Work to complete
When the line containing "Provincia di Verona n°" appears in the entries below, begin printing there and stop after the line containing "e/o marketing."; print each of those lines exactly and no other line.

Provided records
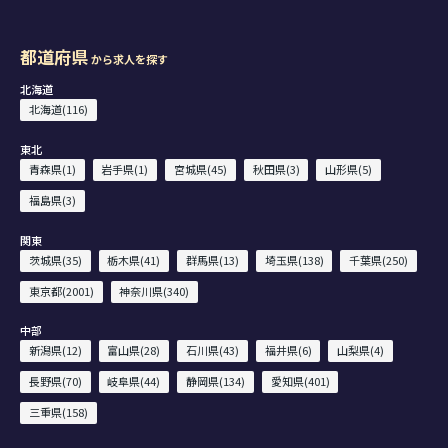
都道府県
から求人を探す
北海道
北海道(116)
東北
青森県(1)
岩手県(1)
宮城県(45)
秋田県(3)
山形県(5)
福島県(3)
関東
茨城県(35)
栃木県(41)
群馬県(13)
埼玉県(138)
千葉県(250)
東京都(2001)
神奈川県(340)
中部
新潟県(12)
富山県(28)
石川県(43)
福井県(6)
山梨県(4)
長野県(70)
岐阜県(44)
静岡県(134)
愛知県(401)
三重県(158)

---

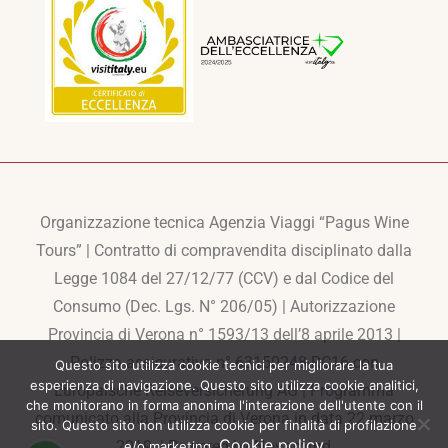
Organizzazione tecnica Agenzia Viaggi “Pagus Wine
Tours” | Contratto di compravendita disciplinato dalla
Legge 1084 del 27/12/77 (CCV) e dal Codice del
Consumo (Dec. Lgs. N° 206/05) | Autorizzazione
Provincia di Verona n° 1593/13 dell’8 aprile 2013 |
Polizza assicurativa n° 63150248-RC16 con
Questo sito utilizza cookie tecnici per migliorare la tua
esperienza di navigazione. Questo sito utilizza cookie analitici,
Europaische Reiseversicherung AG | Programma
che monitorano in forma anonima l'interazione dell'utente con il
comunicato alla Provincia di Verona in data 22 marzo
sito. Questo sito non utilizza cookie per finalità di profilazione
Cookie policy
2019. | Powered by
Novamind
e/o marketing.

Solution to this exercise
Provincia di Verona n° 1593/13 dell’8 aprile 2013 |
Polizza assicurativa n° 63150248-RC16 con
Questo sito utilizza cookie tecnici per migliorare la tua
esperienza di navigazione. Questo sito utilizza cookie analitici,
Europaische Reiseversicherung AG | Programma
che monitorano in forma anonima l'interazione dell'utente con il
comunicato alla Provincia di Verona in data 22 marzo
sito. Questo sito non utilizza cookie per finalità di profilazione
Cookie policy
2019. | Powered by
Novamind
e/o marketing.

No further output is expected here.